Fig. 3. — Performance of regulatory QTLs prediction from different methods. ROC curves on **(A)** eQTLs dataset; **(B)** allelic imbalanced dataset; **(C)** dsQTLs dataset (Color version of this figure is available at *Bioinformatics* online.)

3.5 Evaluation on somatic dataset

We also observed the difference of our composite likelihood between COSMIC recurrent and non-recurrent SNPs. Wilcoxon rank-sum test showed a significant difference (P-value < 2.2 e-16; Supplementary Figure S6). SNPs that occur in more than one COSMIC reported sample had higher likelihood than those that are in single sample. This result suggested that our model is also suitable to prioritize somatic regulatory variants.

3.6 Comparison with unsupervised integrative approach

Most of current methods for regulatory variants prediction rely on the supervised learning strategy. However, a recent approach, Eigen, can integrate different annotations into one measure of functional importance and is based on an unsupervised learning approach (Ionita-Laza et al., 2016).

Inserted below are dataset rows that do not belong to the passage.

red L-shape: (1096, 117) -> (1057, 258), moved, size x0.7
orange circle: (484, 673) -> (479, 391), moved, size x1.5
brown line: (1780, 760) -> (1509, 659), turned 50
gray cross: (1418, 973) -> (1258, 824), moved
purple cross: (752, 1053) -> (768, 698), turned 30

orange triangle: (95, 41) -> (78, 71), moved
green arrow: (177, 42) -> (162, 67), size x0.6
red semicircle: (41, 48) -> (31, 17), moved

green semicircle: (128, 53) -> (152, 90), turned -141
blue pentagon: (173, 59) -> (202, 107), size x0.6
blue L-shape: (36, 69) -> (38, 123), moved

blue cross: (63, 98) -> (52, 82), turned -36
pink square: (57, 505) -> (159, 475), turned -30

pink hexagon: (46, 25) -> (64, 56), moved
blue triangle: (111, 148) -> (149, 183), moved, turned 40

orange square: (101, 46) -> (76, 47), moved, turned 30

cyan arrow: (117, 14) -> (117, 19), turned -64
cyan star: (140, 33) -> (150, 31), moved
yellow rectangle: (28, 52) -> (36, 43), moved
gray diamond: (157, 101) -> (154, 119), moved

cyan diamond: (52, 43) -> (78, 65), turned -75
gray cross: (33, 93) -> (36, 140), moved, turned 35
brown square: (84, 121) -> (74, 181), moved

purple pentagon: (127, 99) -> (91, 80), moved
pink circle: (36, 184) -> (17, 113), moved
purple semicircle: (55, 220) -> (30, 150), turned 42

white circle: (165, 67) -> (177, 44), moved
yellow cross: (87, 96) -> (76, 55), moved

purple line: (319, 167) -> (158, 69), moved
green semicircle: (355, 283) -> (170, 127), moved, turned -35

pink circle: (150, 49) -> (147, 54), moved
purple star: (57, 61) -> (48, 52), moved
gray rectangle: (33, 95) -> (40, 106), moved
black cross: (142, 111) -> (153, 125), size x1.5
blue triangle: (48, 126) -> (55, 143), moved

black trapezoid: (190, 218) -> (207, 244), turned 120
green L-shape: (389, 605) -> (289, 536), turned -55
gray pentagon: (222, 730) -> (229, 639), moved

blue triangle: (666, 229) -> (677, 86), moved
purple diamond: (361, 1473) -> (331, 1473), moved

We therefore compared our composite methods with Eigen precomputed non-coding score for four established dataset, including experimental validated SNPs, eQTLs, allelic imbalanced SNPs and dsQTLs. Our results show that our composite method constantly works better than Eigen non-coding score (Supplementary Figure S7) in all four tests.

3.7 PRVCS software

We implemented our model and scoring procedure in JAVA programming language, named PRVCS, which is freely available for academic and non-profit users at http://jjwanglab.org/PRVCS. The software can take either VCF (Danecek et al., 2011) or ANNOVAR (Wang et al., 2010) variant format as input. Our PRVCS Java program takes ∼0.5 h/CPU and 10 GB RAM to score all 1000 Genomes Project variants. We also provided a Tabix Perl wrapper script to facilitate the random access remotely without downloading whole precompiled score dataset.

4 Discussion

In summary, we have addressed several essential problems in the field of regulatory genetic variants prioritization. We provide an integrative and lightweight resource to facilitate the efficient query of prediction scores for current prevalent algorithms. The refined training and benchmark data of regulatory variants could be used to evaluate subsequent methods in the future. The inconsistent prioritization among existing tools impedes the identification of true regulatory variants. Compared with the field of disease-causal non-synonymous variant prediction (Dong et al., 2015; Gonzalez-Perez and Lopez-Bigas, 2011; Li et al., 2013b; Lopes et al., 2012), ensemble methods are urgently needed to predict and prioritize non-coding regulatory variants. Our composite strategy takes advantage of the complementary attributes of individual tools to achieve a better performance.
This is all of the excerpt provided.